Category Archives: Uncategorized

vMotioned VMs dropping off the network

When a server is vMotioned to another blade chassis the server can connect to other devices within the EPG but not outside the EPG.

This was occurring for LINUX and Windows servers.

The quick and easy fix is to bounce the network interface on the LINUX servers.  On Windows servers this did not always fix the problem.

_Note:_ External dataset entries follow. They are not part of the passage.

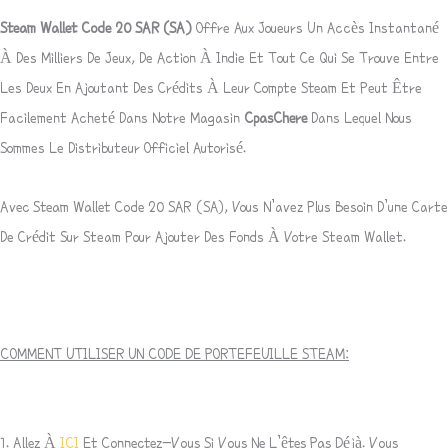
Steam Wallet Code 20
SAR
(SA)
Offre Aux Joueurs Un Accès Instantané
À Des Milliers De Jeux, De Action À Indie Et Tout Ce Qui Se Trouve Entre
Les Deux En Ajoutant Des Crédits À Leur Compte
Steam
Et Peut Être
Facilement Acheté Dans Notre Magasin
CpasChere
Dans Lequel Nous
Sommes Le Distributeur Officiel Autorisé.
Avec Steam Wallet Code 20
SAR
(SA), Vous N’avez Plus Besoin D’une Carte
De Crédit Sur Steam Pour Ajouter Des Fonds À Votre Steam Wallet.
COMMENT UTILISER UN CODE DE PORTEFEUILLE STEAM:
1. Allez À
ICI
Et Connectez-Vous Si Vous Ne L’êtes Pas Déjà. Vous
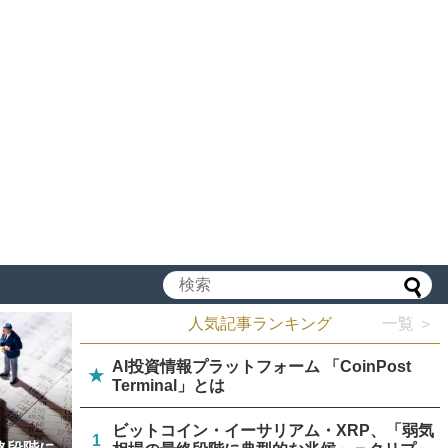
人気記事ランキング
一覧 ＞
AI投資情報プラットフォーム 「CoinPost
★
Terminal」とは
ビットコイン・イーサリアム・XRP、「弱気
1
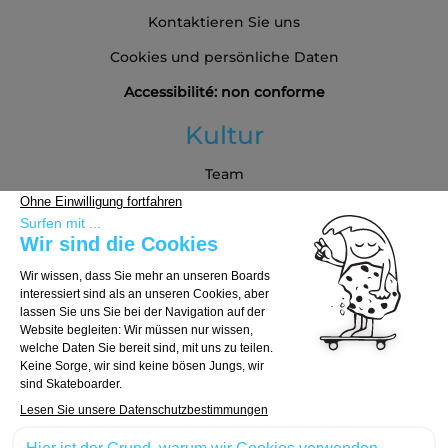
Kontaktieren Sie uns
Cookies und persönliche Daten
Accessibilité: non conforme
Kultur
Team
Blog
Partners
Kaufberatung
Board auswählen
Trucks auswählen
Rollen auswählen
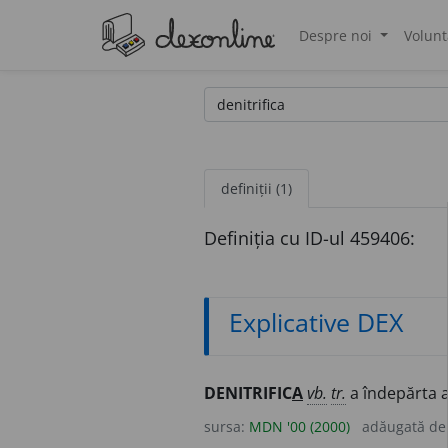
Despre noi
Volunt
®
definiții (1)
Definiția cu ID-ul 459406:
Explicative DEX
DENITRIFIC
A
vb.
tr.
a îndepărta a
sursa:
MDN '00 (2000)
adăugată d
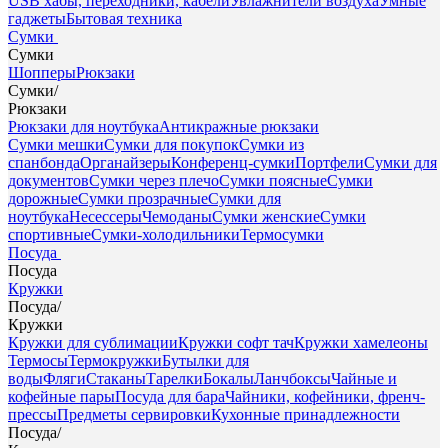
USB хабы, переходники, кабели
Увлажнители воздуха
Умные
гаджеты
Бытовая техника
Сумки
Сумки
Шопперы
Рюкзаки
Сумки
/
Рюкзаки
Рюкзаки для ноутбука
Антикражные рюкзаки
Сумки мешки
Сумки для покупок
Сумки из
спанбонда
Органайзеры
Конференц-сумки
Портфели
Сумки для
документов
Сумки через плечо
Сумки поясные
Сумки
дорожные
Сумки прозрачные
Сумки для
ноутбука
Несессеры
Чемоданы
Сумки женские
Сумки
спортивные
Сумки-холодильники
Термосумки
Посуда
Посуда
Кружки
Посуда
/
Кружки
Кружки для сублимации
Кружки софт тач
Кружки хамелеоны
Термосы
Термокружки
Бутылки для
воды
Фляги
Стаканы
Тарелки
Бокалы
Ланчбоксы
Чайные и
кофейные пары
Посуда для бара
Чайники, кофейники, френч-
прессы
Предметы сервировки
Кухонные принадлежности
Посуда
/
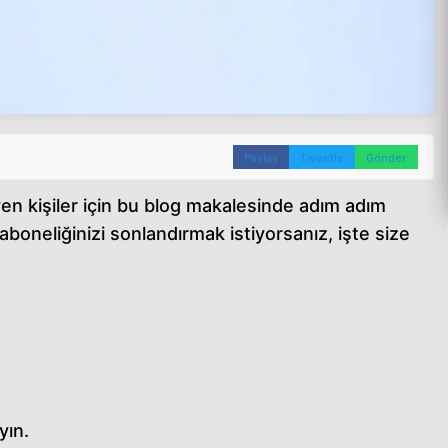
Paylaş
Tweetle
Gönder
yen kişiler için bu blog makalesinde adım adım
aboneliğinizi sonlandırmak istiyorsanız, işte size
yın.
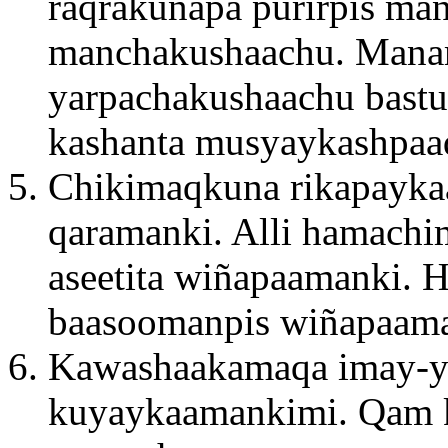
raqrakunapa purirpis ma
manchakushaachu. Manam
yarpachakushaachu bast
kashanta musyaykashpaa
Chikimaqkuna rikapayka
qaramanki. Alli hamach
aseetita wiñapaamanki. 
baasoomanpis wiñapaama
Kawashaakamaqa imay-ya
kuyaykaamankimi. Qam k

What is really happening is that the endpoint location is not being updated in the COOP table on the spines correctly.  And get this it’s a known bug with no fix at the moment.  https://bst.cloudapps.cisco.com/bugsearch/bug/CSCva72341/?reffering_site=dumpcr

So how do you fix it inside the fabric?

On your boarder leaves run the following command on both of them as close to the same time as possible.

leaf1# bash

leaf1# clear system internal epm endpoint key vrf YOURVRFHER:VRFNAME ip IPADDRESS

To verify that the VPC leaf is actually passing the traffic correctly use the following steps:

Rrun the following ELAM on the two leaves that the device is connected to see if ARP packets are coming in and see if the “status” triggered. You would have to do it on both leafs at same time because it’s in vpc.

1. vsh_lc

2. debug platform internal ns elam asic 0

3. trigger reset

4. trigger init ingress in-select 3 out-select 0

5. set outer l2 dst_mac ffff.ffff.ffff src_mac YOUR DEVICE MAC ADDRESS HERE

6. start

7. status < — to see if it triggered or stays as Armed //Armed means no traffic has meet what was defined in step 5

8. report | egrep “ce_|ar_”

EPG learnng disabled

If you are getting the 1197 errors in your fabric then the ACI fabric has disabled learning on 1 or more EPGs.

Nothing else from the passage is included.